CANTO XIV
ORLANDO DE ALBRACA
El poeta filósofo del Lacio
dice que la mujer (yo no interpreto
literalmente, porque el propio Horacio
se lo prohibe a un traductor discreto;
y si bien ocupando igual espacio
puede expresarse en castellano neto
la misma cosa, hacerlo así sería
al bello sexo gran descortesía).
Dice que la mujer, ya antes de Helena,
guerras al mundo ocasionó fatales,
cuando el hombre, erizada la melena,
luenga la barba, en grutas y jarales
vida vivió de sobresaltos llena,
y sus rudos instintos animales
con gritos y baladros exprimía,
sin rey, ni ley, ni juez, ni policía.
No hubo aceros allí, pavés, ni cota,
y los inciertos amorosos goces
se disputaban, como la bellota,
a puñadas tal vez, tal vez a coces;
andaban nuestros padres en pelota;
pero todo cambïó; cunden precoces
artes de destrucción; la ciencia avanza;
se inventan arco y honda, espada y lanza.
El derecho de gentes, aunque justo,
como el de ahora, usaba otro lenguaje;
tirano entre los flacos el robusto
hablaba a lo soez y a lo salvaje.
Decía: «A mí me toca hacer mi gusto,
porque tengo más fuerza y más coraje;
y todo aquel que osado se me oponga,
sepa que este puñal le desmondonga».
Así habló la razón, así el
derecho;
hoy (a no ser en uno que otro caso)
no va un rey de ese modo a vías de hecho;
y si saca su hueste a campo raso,
el probar que su fuerza y su provecho
son la justicia, es necesario paso;
y bien porro será quien no lo pruebe
en nuestro sabio siglo diez y nueve.
Ni fue el tipo de Aspasias y Lucrecias
el mismo que después: ancho el cogote,
y fornida la espalda, y carnes recias,
y encallecido el pie de andar al trote,
y un ribete de zafias y de necias,
eran donaire y hermosura y dote;
y el rapazuelo a la materna ubre
mamaba lo rollizo y lo salubre.
Por este de beldad primer instinto,
temprana Troya, ardió la choza un día,
y el arroyo corrió de sangre tinto,
y el adüar cambió de dinastía.
Tipo después acá y allá distinto
prevaleció; la griega fantasía
encarnó el suyo en palpitantes bronces;
¿mas fue mejor que el de antes el de entonces?

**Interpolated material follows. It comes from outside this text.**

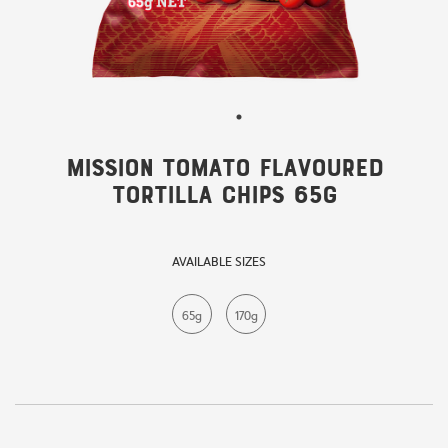
Mission Tomato Flavoured
Tortilla Chips 65g
AVAILABLE SIZES
65g
170g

Creo que una joroba no hermosea,
que un hombre sin nariz no es un Apolo,
y que la calva es una cosa fea
en el austral y en el opuesto polo;
sigo también la popular idea
de preferir dos ojos a uno solo;
en esto mis creencias recopilo
sobre lo bello; en lo demás vacilo.
Pero cualquier dechado de hermosura
que una edad reconozca y autorice,
cualquiera que el lenguaje y la armadura
sean con que le ensalce y patronice,
siempre de amor la loca travesura
(y de ello Salomón que así lo dice,
dejó en sí mismo insigne documento)
de la razón se burla y del talento.
Testigo este Agricán, que delirando
de amor conmueve el Asia, y luto y duelo
a tantas gentes da; testigo Orlando,
de varonil virtud cabal modelo
en otro tiempo, ahora oprobio infando
de la cristiana fe, del patrio suelo,
embelesado en tontos amoríos,
indignos de su fama y de sus bríos;
Testigo Sacripante, que destruye
todo su pobre pueblo circasiano
por un mentido bien, que se le huye,
cuando ya piensa en él poner la mano.
Y a tanto adorador ¿qué retribuye
por el largo penar y el cotidiano
peligro de la lanza y de la espada
esta mujer falaz, desamorada?
Desamorada para todos, menos
el que odia y vilipendia su hermosura;
por éste sólo anubla los serenos
ojos, a los demás o falsa o dura.
¡Cuántos por ella extensos campos llenos
están de informes troncos, inmatura
mies de la Parca! Y ya su altar infausto
viene en sangre a bañar nuevo holocausto.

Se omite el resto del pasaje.